Jede neuerliche Verschärfung des geltenden Waffengesetzes, insbesondere ein schon gefordertes Total­verbot von Waffen, wird ebenso abgelehnt, wie die Einführung einer ,Waffensteuer‘.”

Das Bundesministerium für Inneres nahm wie folgt Stellung:

“Die in der Petition zum Ausdruck gebrachten Anliegen decken sich weitgehend mit den Intentionen des Bundesministers für Inneres im Hinblick auf eine noch effektivere Vollziehung des Waffengesetzes 1996.

Zur Erreichung dieses Zieles ist beabsichtigt, eine Verordnung zu erlassen, mit der folgende Regelungen getroffen werden:

Eine Intensivierung der wechselseitigen Information zwischen den Waffenbehörden einerseits sowie den Waffenbehörden und Organen des öffentlichen Sicherheitsdienstes andererseites wird die Voraussetzung dafür schaffen, daß auf Verhaltensweisen von Waffenbesitzern, die auf Gewaltbereitschaft oder besonders sorglosen Umgang mit der Sicherheit anderer schließen lassen, rasch in geeigneter Weise reagiert werden kann.

Im Bereich der Belehrung über richtige Verwahrung oder Handhabung von Schußwaffen soll den ein­schlägig Gewerbetreibenden ein neues Betätigungsfeld eröffnet werden. Neben allgemeinen Regelungen über eine sichere Verwahrung wird der Rechtsanwender motiviert, freiwillig die Unterweisung durch einen Gewerbetreibenden in Anspruch zu nehmen.

Dem Anliegen, daß sich Waffenbesitzer einer Schulung im Umgang mit Schußwaffen unterziehen sollen, wird insoweit Rechnung getragen, als einem Betroffenen nahegelegt wird, den – im Zuge der Über­prüfung seiner Verläßlichkeit notwendigen – Nachweis für seine Kenntnisse in der sachgemäßen Hand­habung von Waffen in einer bestimmten Form zu führen, nämlich durch die Bestätigung eines einschlägig Gewerbetreibenden, daß er eine entsprechende Schulung absolviert hat (,Waffenführerschein‘).

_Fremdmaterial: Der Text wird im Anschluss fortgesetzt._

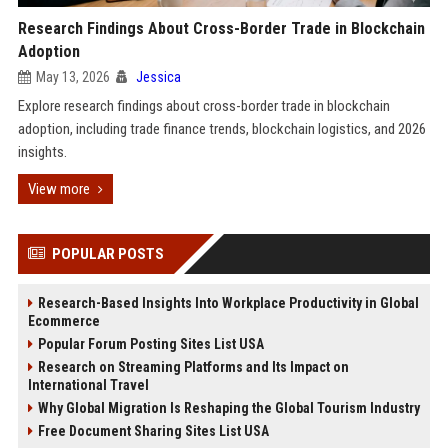
Research Findings About Cross-Border Trade in Blockchain
Adoption
May 13, 2026
Jessica
Explore research findings about cross-border trade in blockchain
adoption, including trade finance trends, blockchain logistics, and 2026
insights.
View more
POPULAR POSTS
Research-Based Insights Into Workplace Productivity in Global
Ecommerce
Popular Forum Posting Sites List USA
Research on Streaming Platforms and Its Impact on
International Travel
Why Global Migration Is Reshaping the Global Tourism Industry
Free Document Sharing Sites List USA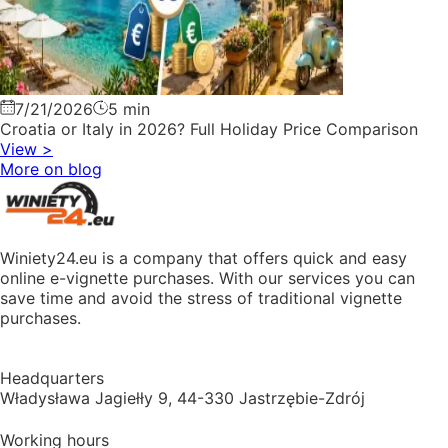
7/21/2026
5 min
Croatia or Italy in 2026? Full Holiday Price Comparison
View
>
More on blog
Winiety24.eu is a company that offers quick and easy
online e-vignette purchases. With our services you can
save time and avoid the stress of traditional vignette
purchases.
Headquarters
Władysława Jagiełły 9, 44-330 Jastrzębie-Zdrój
Working hours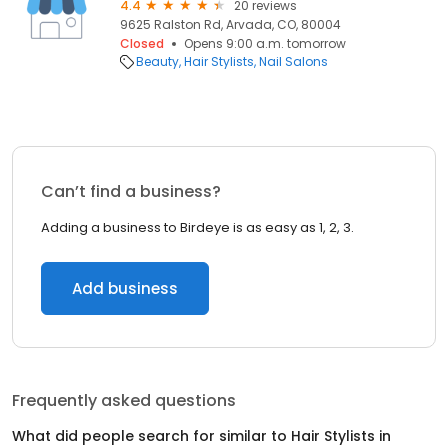
4.4
20 reviews
9625 Ralston Rd, Arvada, CO, 80004
Closed
Opens 9:00 a.m. tomorrow
Beauty
Hair Stylists
Nail Salons
Can’t find a business?
Adding a business to Birdeye is as easy as 1, 2, 3.
Add business
Frequently asked questions
What did people search for similar to
Hair Stylists
in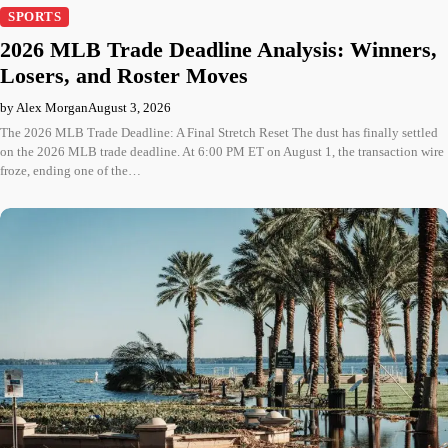
SPORTS
2026 MLB Trade Deadline Analysis: Winners,
Losers, and Roster Moves
by Alex Morgan
August 3, 2026
The 2026 MLB Trade Deadline: A Final Stretch Reset The dust has finally settled
on the 2026 MLB trade deadline. At 6:00 PM ET on August 1, the transaction wire
froze, ending one of the…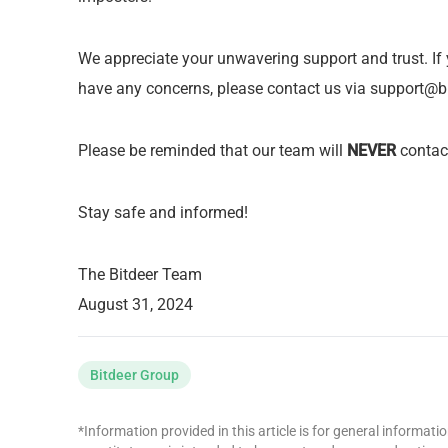
We appreciate your unwavering support and trust. If
have any concerns, please contact us via
support@b
Please be reminded that our team will
NEVER
contact
Stay safe and informed!
The Bitdeer Team
August 31, 2024
Bitdeer Group
*Information provided in this article is for general informat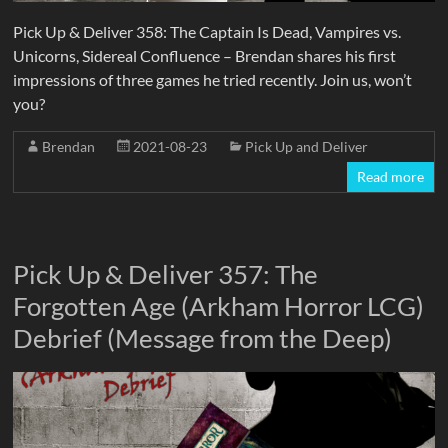
Pick Up & Deliver 358: The Captain Is Dead, Vampires vs.
Unicorns, Sidereal Confluence – Brendan shares his first
impressions of three games he tried recently. Join us, won’t
you?
Brendan
2021-08-23
Pick Up and Deliver
Read more
Pick Up & Deliver 357: The
Forgotten Age (Arkham Horror LCG)
Debrief (Message from the Deep)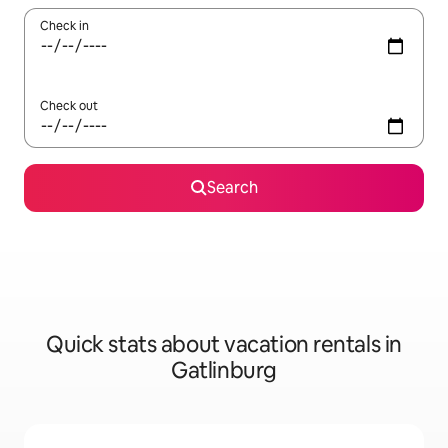
Check in
Check out
Search
Quick stats about vacation rentals in
Gatlinburg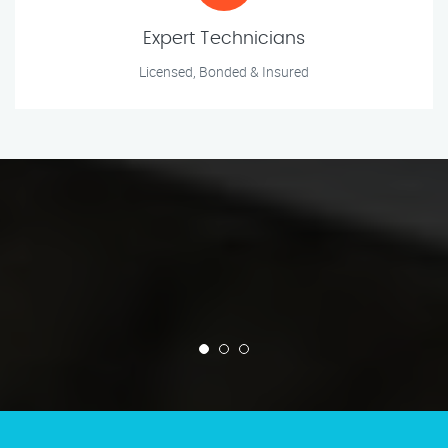
Expert Technicians
Licensed, Bonded & Insured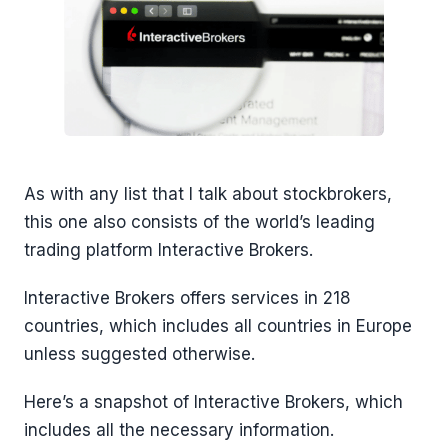
As with any list that I talk about stockbrokers,
this one also consists of the world’s leading
trading platform Interactive Brokers.
Interactive Brokers offers services in 218
countries, which includes all countries in Europe
unless suggested otherwise.
Here’s a snapshot of Interactive Brokers, which
includes all the necessary information.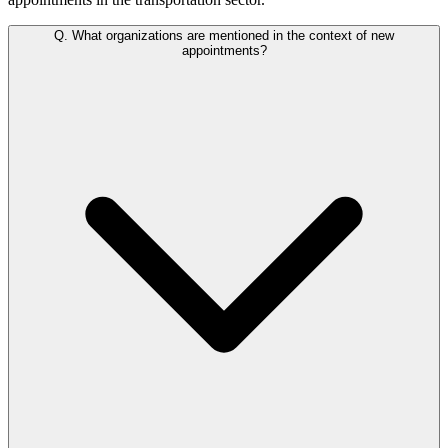
Q.
What organizations are mentioned in the context of new
appointments?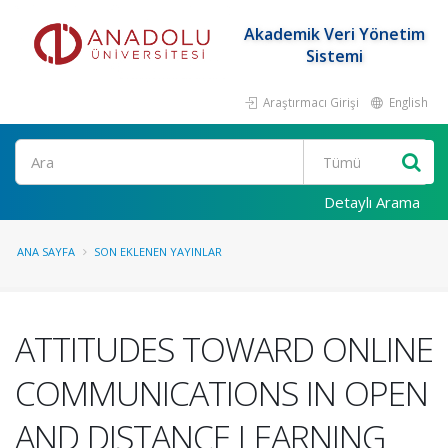
Akademik Veri Yönetim
Sistemi
Araştırmacı Girişi
English
Ara
Detaylı Arama
ANA SAYFA
SON EKLENEN YAYINLAR
ATTITUDES TOWARD ONLINE
COMMUNICATIONS IN OPEN
AND DISTANCE LEARNING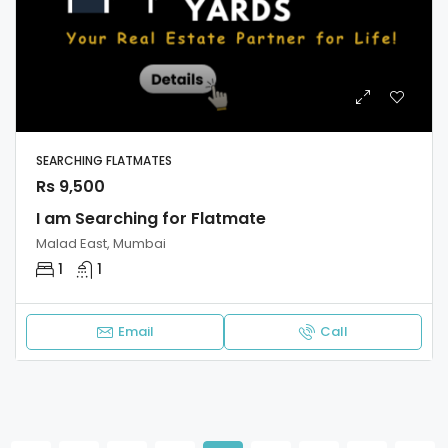
SEARCHING FLATMATES
Rs 9,500
I am Searching for Flatmate
Malad East, Mumbai
1
1
Email
Call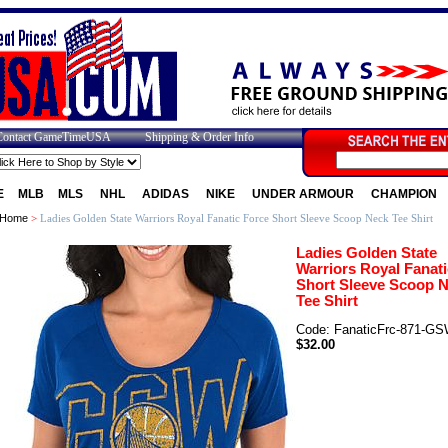
Contact GameTimeUSA
Shipping & Order Info
E
MLB
MLS
NHL
ADIDAS
NIKE
UNDER ARMOUR
CHAMPION
Home
>
Ladies Golden State Warriors Royal Fanatic Force Short Sleeve Scoop Neck Tee Shirt
Ladies Golden State
Warriors Royal Fanati
Short Sleeve Scoop 
Tee Shirt
Code: FanaticFrc-871-G
$32.00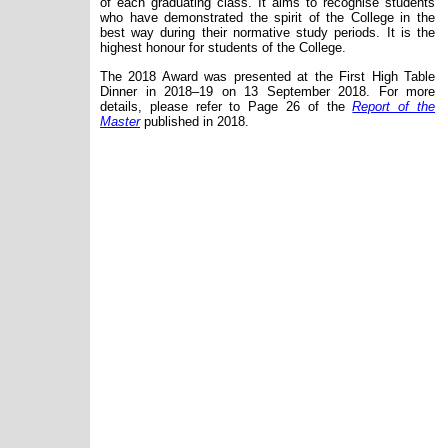
of
each
graduating class. It aims to recognise students
who have demonstrated the spirit of the College in the
best way during their normative study periods. It is the
highest honour for students of the College.
The 2018 Award was presented at the First High Table
Dinner in 2018
–19
on 13 September 2018. For more
details, please refer to Page 26 of the
Report of the
Master
published in 2018.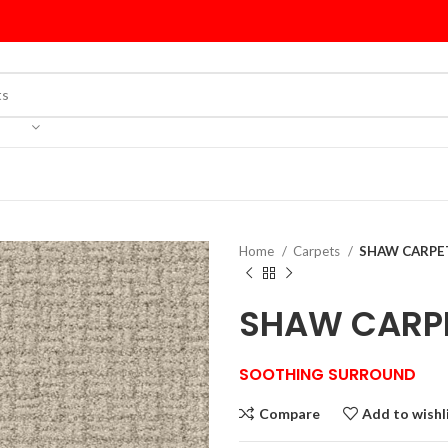
Home
Carpets
SHAW CARPET
SHAW CARPE
SOOTHING SURROUND
Compare
Add to wishl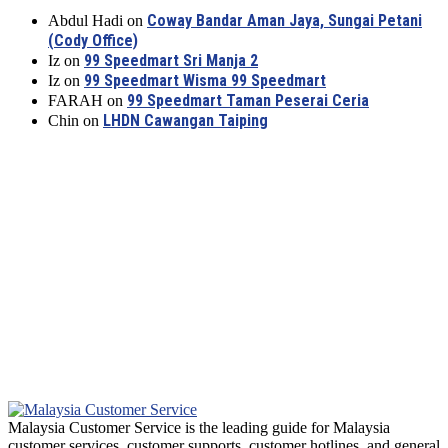
Coway Bandar Aman Jaya, Sungai Petani
Abdul Hadi
on
(Cody Office)
99 Speedmart Sri Manja 2
Iz
on
99 Speedmart Wisma 99 Speedmart
Iz
on
99 Speedmart Taman Peserai Ceria
FARAH
on
LHDN Cawangan Taiping
Chin
on
Malaysia Customer Service is the leading guide for Malaysia
customer services, customer supports, customer hotlines, and general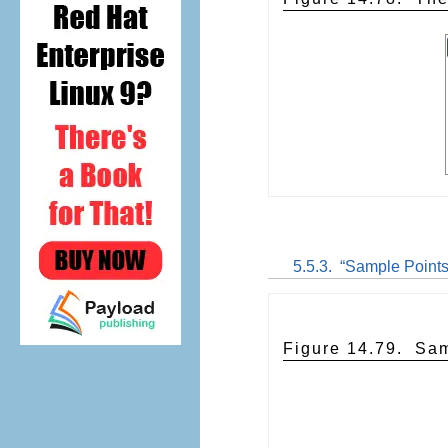
5.5.3.
“
Sample Point
Figure 14.79.
Sam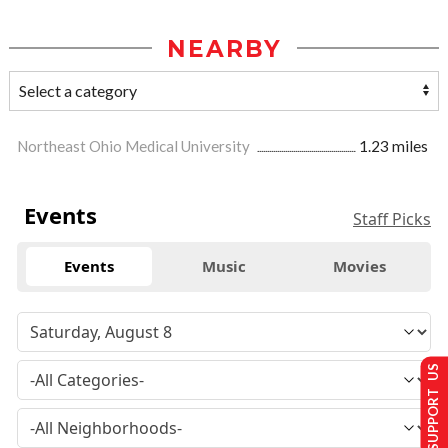
NEARBY
Northeast Ohio Medical University
1.23 miles
Events
Staff Picks
Events
Music
Movies
SUPPORT US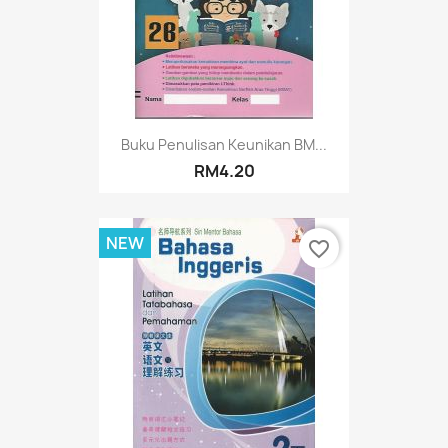
Buku Penulisan Keunikan BM...
RM4.20
NEW
favorite_border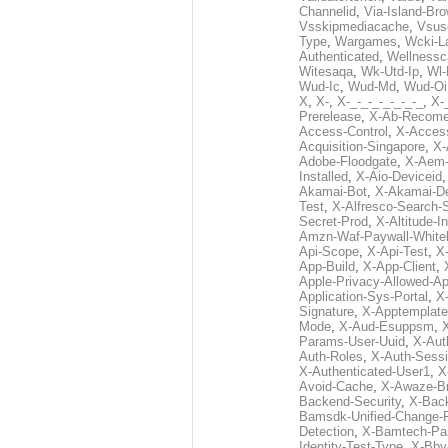
Channelid
,
Via-Island-Bro
Vsskipmediacache
,
Vsus
Type
,
Wargames
,
Wcki-L
Authenticated
,
Wellnessc
Witesaqa
,
Wk-Utd-Ip
,
Wl-
Wud-Ic
,
Wud-Md
,
Wud-Oi
X
,
X-
,
X-_-_-_-_-_-_-_
,
X-_
Prerelease
,
X-Ab-Recome
Access-Control
,
X-Acces
Acquisition-Singapore
,
X-
Adobe-Floodgate
,
X-Aem-
Installed
,
X-Aio-Deviceid
Akamai-Bot
,
X-Akamai-De
Test
,
X-Alfresco-Search-
Secret-Prod
,
X-Altitude-I
Amzn-Waf-Paywall-Whitel
Api-Scope
,
X-Api-Test
,
X
App-Build
,
X-App-Client
,
Apple-Privacy-Allowed-A
Application-Sys-Portal
,
X-
Signature
,
X-Apptemplate
Mode
,
X-Aud-Esuppsm
,
Params-User-Uuid
,
X-Aut
Auth-Roles
,
X-Auth-Sessi
X-Authenticated-User1
,
X
Avoid-Cache
,
X-Awaze-B
Backend-Security
,
X-Bac
Bamsdk-Unified-Change-
Detection
,
X-Bamtech-Par
Identity-Test-Type
,
X-Bby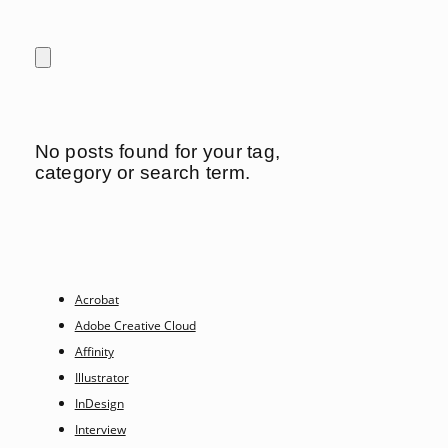
No posts found for your tag,
category or search term.
Acrobat
Adobe Creative Cloud
Affinity
Illustrator
InDesign
Interview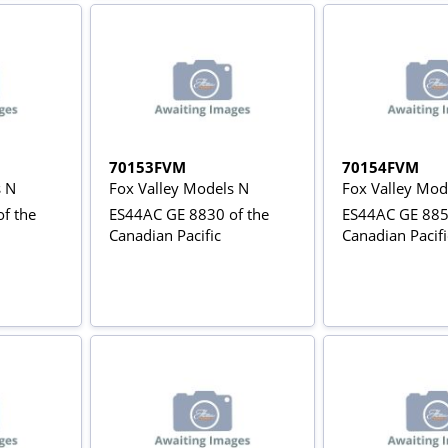
70153FVM
70154FVM
s N
Fox Valley Models N
Fox Valley Mod
f the
ES44AC GE 8830 of the
ES44AC GE 885
Canadian Pacific
Canadian Pacifi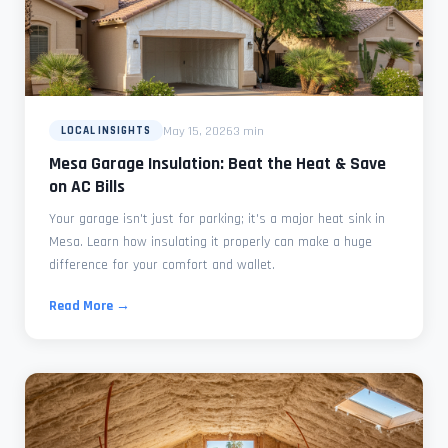
May 15, 2026
3 min
LOCAL INSIGHTS
Mesa Garage Insulation: Beat the Heat & Save
on AC Bills
Your garage isn't just for parking; it's a major heat sink in
Mesa. Learn how insulating it properly can make a huge
difference for your comfort and wallet.
Read More →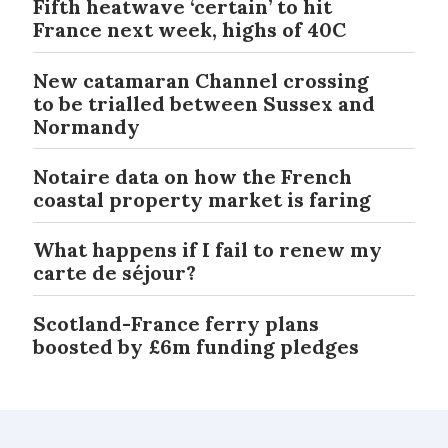
Fifth heatwave ‘certain’ to hit
France next week, highs of 40C
New catamaran Channel crossing
to be trialled between Sussex and
Normandy
Notaire data on how the French
coastal property market is faring
What happens if I fail to renew my
carte de séjour?
Scotland-France ferry plans
boosted by £6m funding pledges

Unter Mitwirkung des Waffenhandels wird dabei folgende Vorgangsweise angestrebt: Bei erstmaliger Prüfung der Verläßlichkeit (= Antragstellung) absolviert der Betroffene eine allgemeine Grundschulung, bei jeder nachfolgenden Verläßlichkeitsprüfung wird er den sachgemäßen Umgang mit seiner Waffe unter Beweis zu stellen haben. Diese Schulungen werden neben theoretischen Unterweisungen über tech­nische Details auch praktische Übungen einschließlich der Abgabe von scharfen Schüssen umfassen müssen.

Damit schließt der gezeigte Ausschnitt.